In 1964, the first remote control for a TV was created. Sometime after that, the TV watching experience changed forever. The remote made it easier to watch and control the television. Quite possibly earlier this year you created a remote team. You may not have wanted one, but here you are. And while the remote control helps TV viewing, remote leadership control doesn't help you at all.
It might seem like remote leadership control would be necessary, don't equate leadership with TV watching. However smart televisions become, they will never be people. And while you can control the TV set with your finger or voice, you can't - and shouldn't want to - control people the same way. So how do you get great results with your team when they aren't in the same building and you can't see them? Remote Leadership Doesn't Mean Remote Control

Four key steps to take away your desire for remote leadership control

  • Create guardrails

    When you have a toddler you are always watching them, trying to protect them from making a mistake that might break something or injure them. Unfortunately, too many leaders treat their team members the same way. If you are used to watching people and correcting regularly, you will naturally wonder how you can do this when you can't see them. This worry has led to edicts of always-on webcams, keystroke software and more. Trying to create remote leadership control is based on the faulty assumption I've just described - that your team members need the same watchful eye as a toddler.

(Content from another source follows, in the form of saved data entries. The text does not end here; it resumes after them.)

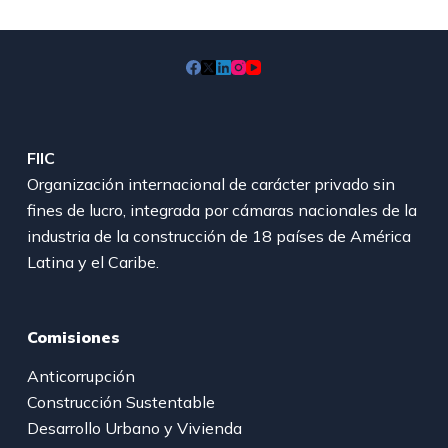
FIIC
Organización internacional de carácter privado sin
fines de lucro, integrada por cámaras nacionales de la
industria de la construcción de 18 países de América
Latina y el Caribe.
Comisiones
Anticorrupción
Construcción Sustentable
Desarrollo Urbano y Vivienda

    Your team members are adults who can think, reason, and communicate. Treat them and expect them to contribute to their own success. Rather than continuing to watch and correct, help them understand your perspective and needs. Then create clear boundaries and guardrails so they can be safe and successful without your watchful eye.

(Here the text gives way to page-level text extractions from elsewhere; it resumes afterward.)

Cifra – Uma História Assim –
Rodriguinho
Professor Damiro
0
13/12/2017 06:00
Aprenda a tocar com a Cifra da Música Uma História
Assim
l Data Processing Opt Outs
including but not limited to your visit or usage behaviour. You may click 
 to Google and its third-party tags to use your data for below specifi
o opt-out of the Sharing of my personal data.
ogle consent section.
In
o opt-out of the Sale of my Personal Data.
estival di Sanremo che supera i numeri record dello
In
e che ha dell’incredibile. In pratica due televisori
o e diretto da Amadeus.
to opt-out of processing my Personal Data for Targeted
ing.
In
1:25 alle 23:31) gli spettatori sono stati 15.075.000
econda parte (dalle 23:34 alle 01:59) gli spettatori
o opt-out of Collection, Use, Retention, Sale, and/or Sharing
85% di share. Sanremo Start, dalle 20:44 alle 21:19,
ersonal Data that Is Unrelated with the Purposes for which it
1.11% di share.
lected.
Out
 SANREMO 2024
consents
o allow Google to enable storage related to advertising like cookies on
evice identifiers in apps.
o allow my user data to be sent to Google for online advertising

  • Establish the finish line

    Do your team members understand what success is? Understanding the boundaries are part of that - the rest is knowing what success is. Help people understand what the goals and metrics are. Let them know how they can score their results and share them with you. Your role then becomes one of helping them succeed rather than checking up on their work. After all, if they don't know what success is, how likely will they succeed?

  • Value their input

    When everyone was working in the same place, it was easier for you to take the pulse of the team and have a sense of what people needed. With a remote team you can't know things in the same way you might have before, and that is ok. If you try to make all the decisions and coordinate all the activity, you will wear yourself out, and create team members who feel no ownership. Ask people what they need. Use their eyes and insights to make decisions. Ask them what they see and recommend. Their perspective and insight is too valuable for you to ignore or overlook.

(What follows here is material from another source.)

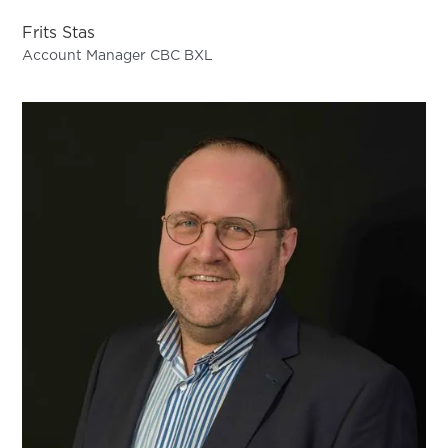
Frits Stas
Account Manager CBC BXL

  • Focus on accomplishment, not results

    Some leaders confide in us that they struggle leading remotely in part because they feel like they can't know what people are doing. I propose that you didn't really know what they were doing when they were in the office either. If you have clear expectations - both guardrails and a finish line, why should you care if people take a break to fold their clothes? However, if you are viewing success as "in your seat working", you are focused on the activity, not the accomplishment. What you want and need and are paying people for, in almost all cases, is not eyes on the laptop, but results. Getting that clear in your own head is the first step towards releasing the need for remote leadership control.

The good news

When you do these four things you will trust your team members more and let go of your need for control. And when you have done them well, you won't need to exert control, but you will still get to make your job easier and more enjoyable, just like what that slim box with buttons does for you as a TV viewer.

Author Credits

Kevin Eikenberry is a recognised world expert on leadership development and learning and is the Chief Potential Officer of the Kevin Eikenberry Group. He is creator of the Remarkable Leadership Learning System and the co-founder of the Remote Leadership Institute.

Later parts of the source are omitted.